-- EXTRACTED RECORDS follows --
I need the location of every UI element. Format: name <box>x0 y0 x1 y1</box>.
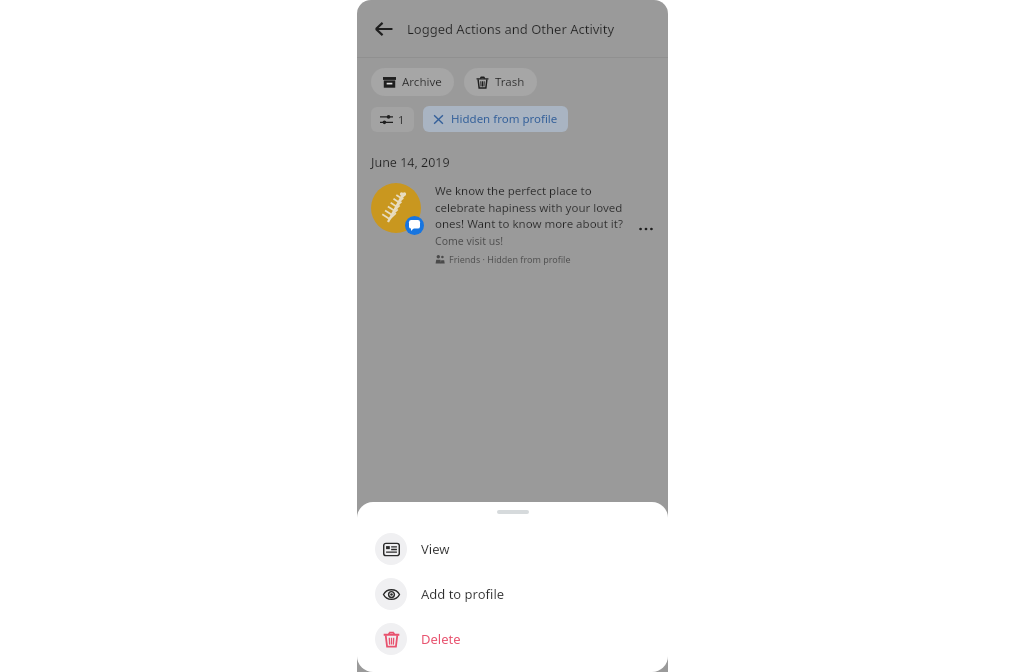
staticText: Hidden from profile <box>451 111 558 127</box>
staticText: We know the perfect place to celebrate h… <box>435 183 634 231</box>
button[interactable]: More options <box>634 217 658 241</box>
button[interactable]: Delete <box>357 616 668 661</box>
button[interactable]: Add to profile <box>357 571 668 616</box>
staticText: Delete <box>421 630 461 648</box>
staticText: June 14, 2019 <box>371 154 450 171</box>
staticText: View <box>421 540 450 558</box>
button[interactable]: Back <box>371 16 397 42</box>
button[interactable]: We know the perfect place to celebrate h… <box>357 171 668 265</box>
staticText: 1 <box>398 112 405 127</box>
staticText: Archive <box>402 74 442 90</box>
button[interactable]: Archive <box>371 68 454 96</box>
button[interactable]: Trash <box>464 68 537 96</box>
staticText: Trash <box>495 74 525 90</box>
button[interactable]: 1 <box>371 107 414 132</box>
button[interactable]: View <box>357 526 668 571</box>
button[interactable]: Hidden from profile <box>423 106 568 132</box>
staticText: Come visit us! <box>435 234 504 248</box>
staticText: Logged Actions and Other Activity <box>407 20 615 38</box>
staticText: Add to profile <box>421 585 505 603</box>
staticText: Friends · Hidden from profile <box>449 253 571 265</box>
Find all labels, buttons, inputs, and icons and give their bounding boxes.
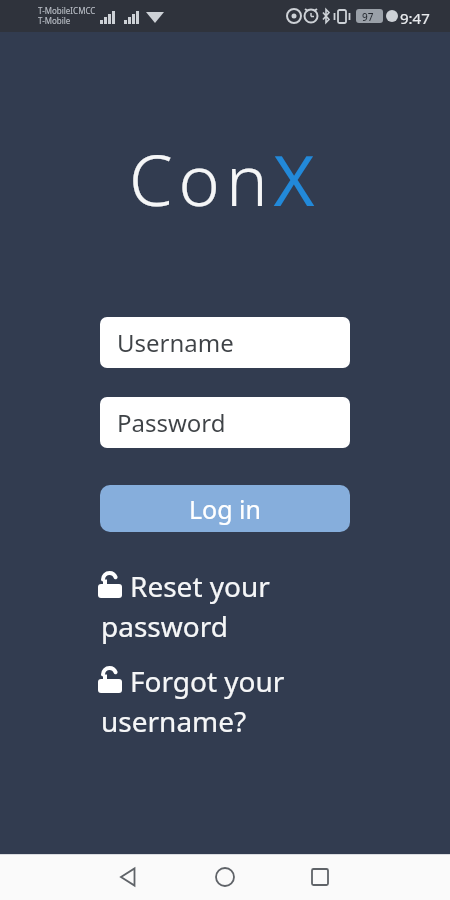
staticText: Password (117, 406, 226, 439)
staticText: ConX (129, 131, 321, 226)
button[interactable] (99, 854, 159, 900)
staticText: Username (117, 326, 234, 359)
button[interactable]: Password (100, 397, 350, 448)
staticText: T-MobileICMCC (38, 5, 96, 16)
staticText: T-Mobile (38, 15, 71, 26)
button[interactable]: Reset your (98, 567, 238, 605)
staticText: Reset your (130, 567, 270, 605)
staticText: password (101, 607, 228, 645)
staticText: 9:47 (400, 8, 430, 28)
staticText: Log in (189, 492, 262, 526)
staticText: 97 (362, 10, 374, 24)
button[interactable] (290, 854, 350, 900)
button[interactable]: Username (100, 317, 350, 368)
button[interactable]: Forgot your (98, 662, 253, 700)
staticText: username? (101, 702, 247, 740)
button[interactable] (195, 854, 255, 900)
button[interactable]: Log in (100, 485, 350, 532)
staticText: Forgot your (130, 662, 285, 700)
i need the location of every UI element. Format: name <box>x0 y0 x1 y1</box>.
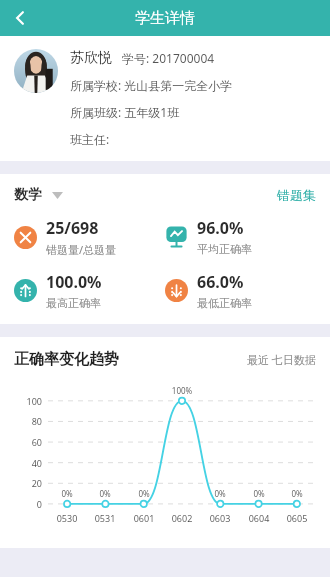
staticText: 100% <box>166 385 198 396</box>
button[interactable]: 25/698 <box>14 217 165 257</box>
staticText: 20 <box>0 477 42 489</box>
staticText: 0% <box>243 488 275 499</box>
staticText: 100.0% <box>46 271 102 293</box>
staticText: 0604 <box>239 512 279 524</box>
staticText: 100 <box>0 395 42 407</box>
staticText: 0% <box>281 488 313 499</box>
staticText: 66.0% <box>197 271 244 293</box>
staticText: 0531 <box>85 512 125 524</box>
staticText: 数学 <box>14 186 42 204</box>
staticText: 0 <box>0 498 42 510</box>
button[interactable]: 数学 <box>14 186 63 204</box>
staticText: 错题集 <box>277 187 316 203</box>
staticText: 0% <box>204 488 236 499</box>
staticText: 正确率变化趋势 <box>14 350 119 369</box>
staticText: 60 <box>0 436 42 448</box>
staticText: 苏欣悦 <box>70 49 112 67</box>
staticText: 0% <box>51 488 83 499</box>
staticText: 0602 <box>162 512 202 524</box>
button[interactable]: Back <box>0 0 40 36</box>
staticText: 班主任: <box>70 131 110 147</box>
staticText: 0605 <box>277 512 317 524</box>
staticText: 最高正确率 <box>46 296 101 310</box>
staticText: 40 <box>0 457 42 469</box>
staticText: 0% <box>128 488 160 499</box>
staticText: 25/698 <box>46 217 99 239</box>
staticText: 所属班级: 五年级1班 <box>70 104 180 120</box>
staticText: 平均正确率 <box>197 242 252 256</box>
staticText: 错题量/总题量 <box>46 242 117 257</box>
button[interactable]: 66.0% <box>165 271 316 310</box>
staticText: 所属学校: 光山县第一完全小学 <box>70 77 233 93</box>
staticText: 0% <box>89 488 121 499</box>
staticText: 最近 七日数据 <box>247 352 316 367</box>
staticText: 96.0% <box>197 217 244 239</box>
staticText: 0530 <box>47 512 87 524</box>
staticText: 0601 <box>124 512 164 524</box>
staticText: 学号: 201700004 <box>122 50 215 66</box>
button[interactable]: 96.0% <box>165 217 316 256</box>
button[interactable]: 最近 七日数据 <box>247 352 316 367</box>
button[interactable]: 错题集 <box>277 187 316 203</box>
button[interactable]: 100.0% <box>14 271 165 310</box>
staticText: 0603 <box>200 512 240 524</box>
staticText: 最低正确率 <box>197 296 252 310</box>
staticText: 学生详情 <box>135 9 195 28</box>
staticText: 80 <box>0 415 42 427</box>
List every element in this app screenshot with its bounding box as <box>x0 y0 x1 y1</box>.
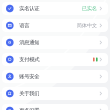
staticText: 实名认证 <box>19 5 39 12</box>
staticText: 账号安全 <box>19 73 39 80</box>
button[interactable]: 语言 <box>2 19 108 32</box>
staticText: 支付模式 <box>19 56 39 63</box>
staticText: 简体中文 <box>77 22 97 29</box>
button[interactable]: 支付模式 <box>2 53 108 66</box>
staticText: 关于我们 <box>19 90 39 97</box>
staticText: 更多设置 <box>19 107 39 110</box>
staticText: 消息通知 <box>19 39 39 46</box>
button[interactable]: 账号安全 <box>2 70 108 83</box>
staticText: 语言 <box>19 22 29 29</box>
button[interactable]: 实名认证 <box>2 2 108 15</box>
button[interactable]: 更多设置 <box>2 104 108 110</box>
button[interactable]: 关于我们 <box>2 87 108 100</box>
staticText: 已实名 <box>82 5 97 12</box>
button[interactable]: 消息通知 <box>2 36 108 49</box>
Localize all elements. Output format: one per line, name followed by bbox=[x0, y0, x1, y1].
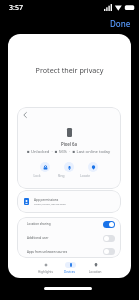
button[interactable]: Ring bbox=[64, 162, 74, 172]
staticText: App permissions bbox=[34, 198, 59, 202]
staticText: Location bbox=[89, 270, 102, 274]
button[interactable]: Locate bbox=[88, 162, 98, 172]
button[interactable]: Highlights bbox=[34, 262, 56, 274]
button[interactable]: App permissions bbox=[17, 190, 121, 213]
staticText: 3:57 bbox=[9, 3, 23, 13]
staticText: Camera, contacts, files and media bbox=[34, 203, 66, 206]
button[interactable]: Apps from unknown sources bbox=[17, 245, 121, 258]
staticText: ▪ Unlocked · ▪ 56% · ▪ Last online today bbox=[27, 149, 111, 155]
staticText: Apps from unknown sources bbox=[27, 250, 103, 254]
staticText: Highlights bbox=[38, 270, 53, 274]
staticText: Locate bbox=[80, 174, 90, 178]
button[interactable]: Additional user bbox=[17, 231, 121, 245]
button[interactable]: Back bbox=[19, 109, 30, 120]
button[interactable]: Devices bbox=[59, 262, 81, 274]
staticText: Pixel 6a bbox=[61, 141, 78, 147]
button[interactable]: Location bbox=[84, 262, 106, 274]
staticText: Lock bbox=[32, 174, 42, 178]
staticText: Protect their privacy bbox=[8, 65, 131, 75]
staticText: Done bbox=[110, 18, 131, 29]
staticText: Devices bbox=[64, 270, 76, 274]
staticText: Location sharing bbox=[27, 222, 103, 226]
staticText: Additional user bbox=[27, 236, 103, 240]
button[interactable]: Done bbox=[107, 16, 134, 31]
button[interactable]: Location sharing bbox=[17, 217, 121, 231]
staticText: Ring bbox=[56, 174, 66, 178]
button[interactable]: Lock bbox=[40, 162, 50, 172]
-- EXTRACTED RECORDS concluded --
### ASSIGNMENT
Exact transcription of the full listing above is required; images do not belong in it.

### ANSWER BOX
I need the location of every UI element. Format: name <box>x0 y0 x1 y1</box>.
staticText: Hidden from profile <box>451 111 558 127</box>
staticText: We know the perfect place to celebrate h… <box>435 183 634 231</box>
button[interactable]: More options <box>634 217 658 241</box>
button[interactable]: Delete <box>357 616 668 661</box>
button[interactable]: Add to profile <box>357 571 668 616</box>
staticText: Delete <box>421 630 461 648</box>
staticText: June 14, 2019 <box>371 154 450 171</box>
staticText: View <box>421 540 450 558</box>
button[interactable]: Back <box>371 16 397 42</box>
button[interactable]: We know the perfect place to celebrate h… <box>357 171 668 265</box>
staticText: 1 <box>398 112 405 127</box>
staticText: Archive <box>402 74 442 90</box>
button[interactable]: Archive <box>371 68 454 96</box>
button[interactable]: Trash <box>464 68 537 96</box>
staticText: Trash <box>495 74 525 90</box>
button[interactable]: 1 <box>371 107 414 132</box>
button[interactable]: View <box>357 526 668 571</box>
button[interactable]: Hidden from profile <box>423 106 568 132</box>
staticText: Come visit us! <box>435 234 504 248</box>
staticText: Logged Actions and Other Activity <box>407 20 615 38</box>
staticText: Add to profile <box>421 585 505 603</box>
staticText: Friends · Hidden from profile <box>449 253 571 265</box>
Find all labels, buttons, inputs, and icons and give their bounding boxes.
staticText: Password (117, 406, 226, 439)
staticText: ConX (129, 131, 321, 226)
button[interactable] (99, 854, 159, 900)
staticText: Username (117, 326, 234, 359)
button[interactable]: Password (100, 397, 350, 448)
staticText: T-MobileICMCC (38, 5, 96, 16)
staticText: T-Mobile (38, 15, 71, 26)
button[interactable]: Reset your (98, 567, 238, 605)
staticText: Reset your (130, 567, 270, 605)
staticText: password (101, 607, 228, 645)
staticText: 9:47 (400, 8, 430, 28)
staticText: Log in (189, 492, 262, 526)
staticText: 97 (362, 10, 374, 24)
button[interactable] (290, 854, 350, 900)
button[interactable]: Username (100, 317, 350, 368)
button[interactable]: Forgot your (98, 662, 253, 700)
staticText: username? (101, 702, 247, 740)
button[interactable] (195, 854, 255, 900)
button[interactable]: Log in (100, 485, 350, 532)
staticText: Forgot your (130, 662, 285, 700)
i need the location of every UI element. Format: name <box>x0 y0 x1 y1</box>.
staticText: 100% <box>166 385 198 396</box>
button[interactable]: 25/698 <box>14 217 165 257</box>
staticText: 20 <box>0 477 42 489</box>
staticText: 0% <box>243 488 275 499</box>
staticText: 100.0% <box>46 271 102 293</box>
staticText: 0604 <box>239 512 279 524</box>
staticText: 100 <box>0 395 42 407</box>
staticText: 0% <box>281 488 313 499</box>
staticText: 66.0% <box>197 271 244 293</box>
staticText: 0531 <box>85 512 125 524</box>
staticText: 数学 <box>14 186 42 204</box>
staticText: 0 <box>0 498 42 510</box>
button[interactable]: 数学 <box>14 186 63 204</box>
staticText: 错题集 <box>277 187 316 203</box>
staticText: 0% <box>204 488 236 499</box>
staticText: 正确率变化趋势 <box>14 350 119 369</box>
staticText: 60 <box>0 436 42 448</box>
staticText: 苏欣悦 <box>70 49 112 67</box>
staticText: 0% <box>51 488 83 499</box>
staticText: 0602 <box>162 512 202 524</box>
button[interactable]: Back <box>0 0 40 36</box>
staticText: 班主任: <box>70 131 110 147</box>
staticText: 0605 <box>277 512 317 524</box>
staticText: 最高正确率 <box>46 296 101 310</box>
staticText: 40 <box>0 457 42 469</box>
staticText: 0% <box>128 488 160 499</box>
staticText: 25/698 <box>46 217 99 239</box>
staticText: 所属班级: 五年级1班 <box>70 104 180 120</box>
staticText: 平均正确率 <box>197 242 252 256</box>
staticText: 错题量/总题量 <box>46 242 117 257</box>
button[interactable]: 66.0% <box>165 271 316 310</box>
staticText: 所属学校: 光山县第一完全小学 <box>70 77 233 93</box>
staticText: 0% <box>89 488 121 499</box>
staticText: 最近 七日数据 <box>247 352 316 367</box>
staticText: 96.0% <box>197 217 244 239</box>
staticText: 0530 <box>47 512 87 524</box>
staticText: 0601 <box>124 512 164 524</box>
staticText: 学号: 201700004 <box>122 50 215 66</box>
button[interactable]: 96.0% <box>165 217 316 256</box>
button[interactable]: 最近 七日数据 <box>247 352 316 367</box>
button[interactable]: 错题集 <box>277 187 316 203</box>
button[interactable]: 100.0% <box>14 271 165 310</box>
staticText: 0603 <box>200 512 240 524</box>
staticText: 最低正确率 <box>197 296 252 310</box>
staticText: 学生详情 <box>135 9 195 28</box>
staticText: 80 <box>0 415 42 427</box>
List every element in this app screenshot with its bounding box as <box>x0 y0 x1 y1</box>.
staticText: 实名认证 <box>19 5 39 12</box>
staticText: 账号安全 <box>19 73 39 80</box>
button[interactable]: 语言 <box>2 19 108 32</box>
staticText: 支付模式 <box>19 56 39 63</box>
staticText: 简体中文 <box>77 22 97 29</box>
button[interactable]: 支付模式 <box>2 53 108 66</box>
staticText: 关于我们 <box>19 90 39 97</box>
staticText: 更多设置 <box>19 107 39 110</box>
staticText: 消息通知 <box>19 39 39 46</box>
button[interactable]: 账号安全 <box>2 70 108 83</box>
staticText: 语言 <box>19 22 29 29</box>
button[interactable]: 实名认证 <box>2 2 108 15</box>
button[interactable]: 更多设置 <box>2 104 108 110</box>
button[interactable]: 关于我们 <box>2 87 108 100</box>
staticText: 已实名 <box>82 5 97 12</box>
button[interactable]: 消息通知 <box>2 36 108 49</box>
Localize all elements. Output format: one per line, name followed by bbox=[x0, y0, x1, y1].
button[interactable]: Ring bbox=[64, 162, 74, 172]
staticText: App permissions bbox=[34, 198, 59, 202]
staticText: Location bbox=[89, 270, 102, 274]
button[interactable]: Locate bbox=[88, 162, 98, 172]
button[interactable]: Highlights bbox=[34, 262, 56, 274]
button[interactable]: App permissions bbox=[17, 190, 121, 213]
staticText: 3:57 bbox=[9, 3, 23, 13]
staticText: Camera, contacts, files and media bbox=[34, 203, 66, 206]
button[interactable]: Apps from unknown sources bbox=[17, 245, 121, 258]
staticText: ▪ Unlocked · ▪ 56% · ▪ Last online today bbox=[27, 149, 111, 155]
staticText: Apps from unknown sources bbox=[27, 250, 103, 254]
staticText: Highlights bbox=[38, 270, 53, 274]
staticText: Locate bbox=[80, 174, 90, 178]
button[interactable]: Additional user bbox=[17, 231, 121, 245]
button[interactable]: Back bbox=[19, 109, 30, 120]
button[interactable]: Devices bbox=[59, 262, 81, 274]
staticText: Pixel 6a bbox=[61, 141, 78, 147]
button[interactable]: Location bbox=[84, 262, 106, 274]
staticText: Lock bbox=[32, 174, 42, 178]
staticText: Protect their privacy bbox=[8, 65, 131, 75]
staticText: Done bbox=[110, 18, 131, 29]
staticText: Devices bbox=[64, 270, 76, 274]
staticText: Location sharing bbox=[27, 222, 103, 226]
staticText: Additional user bbox=[27, 236, 103, 240]
button[interactable]: Done bbox=[107, 16, 134, 31]
button[interactable]: Location sharing bbox=[17, 217, 121, 231]
staticText: Ring bbox=[56, 174, 66, 178]
button[interactable]: Lock bbox=[40, 162, 50, 172]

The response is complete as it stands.